If
nothing else, Trump affords commentators and critics the opportunity if not necessity
for extravagant language. I don't often, if ever, find Andrew Sullivan worth
quoting, but his concluding words about Trump (from "America Has Never
Been So Ripe for Tyranny" a recent piece in nymag.com) are blustery enough
to stick with me:
He [Trump] is not just another candidate to be parsed and
analyzed by TV pundits in the same breath as all the others. In terms of our
liberal democracy and constitutional order, Trump is an extinction-level event.

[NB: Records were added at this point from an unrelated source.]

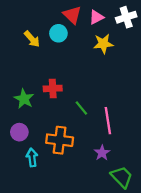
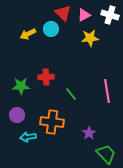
white cross: (126, 17) -> (110, 15), turned 36
yellow arrow: (32, 39) -> (28, 34), turned 105
green star: (24, 99) -> (21, 86), turned -30
pink line: (108, 121) -> (107, 91), moved
cyan arrow: (32, 157) -> (28, 137), turned -91

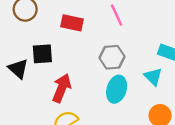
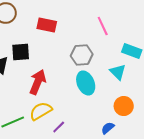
pink line: (117, 15) -> (103, 26), moved
cyan ellipse: (117, 89) -> (86, 83), turned -40

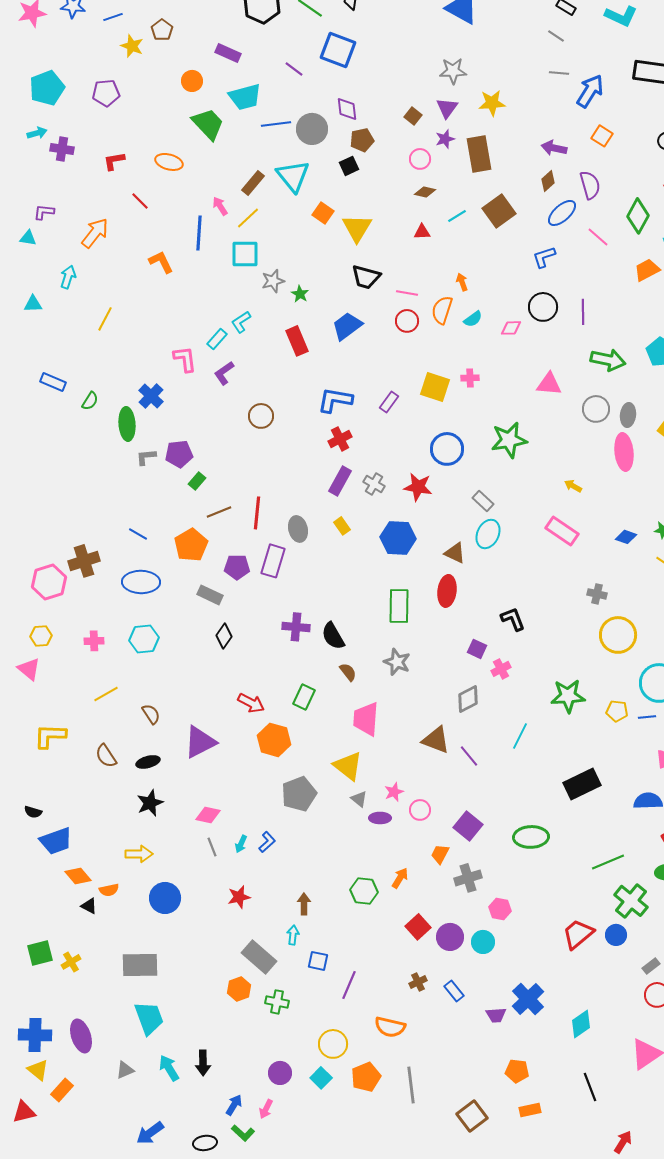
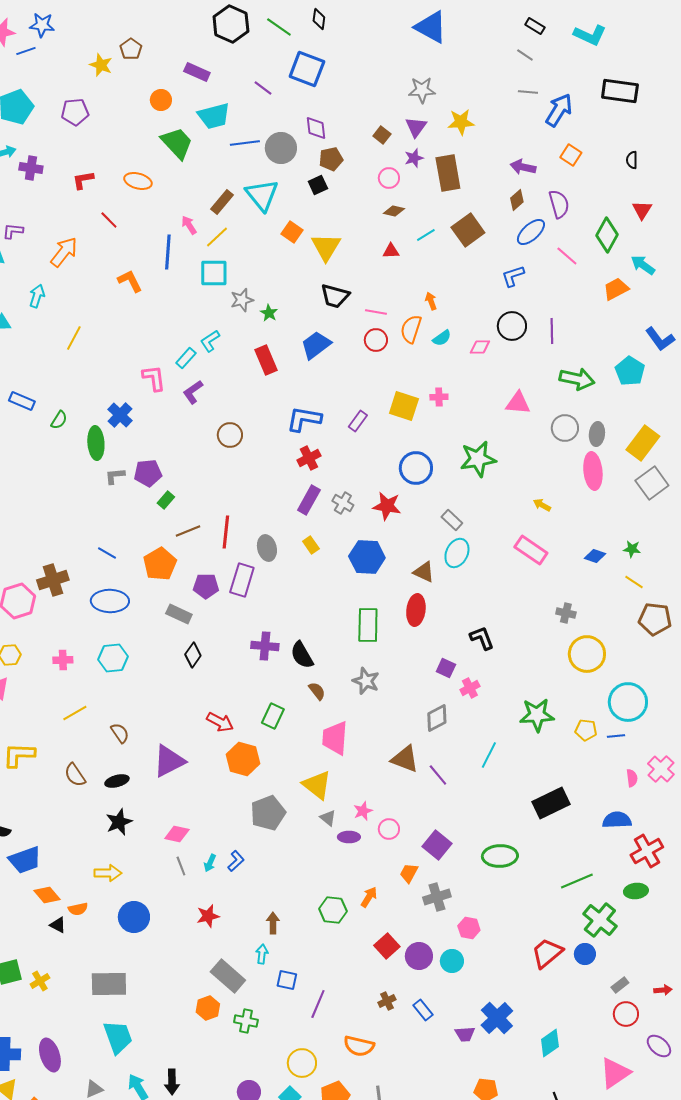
blue line: (113, 17) -> (26, 51), moved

It’s long past time we started treating him as such.
"Extinction-level
event?" Enviable turn of phrase, I admit, but is it so? Is Trump the
killer asteroid and American democracy, flawed as it is, the massive,
slow-moving, out-moded thing awaiting impact?
Based
on his histories of American conservatism — e.g. "The Invisible Bridge:
the Fall of Nixon and the Rise of Reagan" — I take Rick Perlstein more
seriously than I do Sullivan. In a recent piece for The Nation ("Is the
American Party System About to Crack Up?"), Perlstein writes of Sanders:
He is running as a “revolutionary.” But governing is a team
sport. If, by some miracle, Bernie Sanders entered the White House in January,
he would do so naked and alone—in command of a party apparatus less prepared
ideologically, institutionally, and legislatively to do great things than at
any other time in its history.
This is
not exactly what Sandernistas want to hear, of course, though it's inarguably
correct.
Perlstein
sums up Clinton v. Sanders this way:
"One
side promises competence. The other promises the impossible. This is the
Democratic Party in 2016."
Moving
on to the more charged subject of Trump, Perlstein writes:
If Donald Trump loses the presidency, we’ll still be left
with those millions of followers—many of them violent—trained by Trump to
believe that their American birthright has been stolen from them once more. The
only thing that will stand in their way is the strength of our constitutional system.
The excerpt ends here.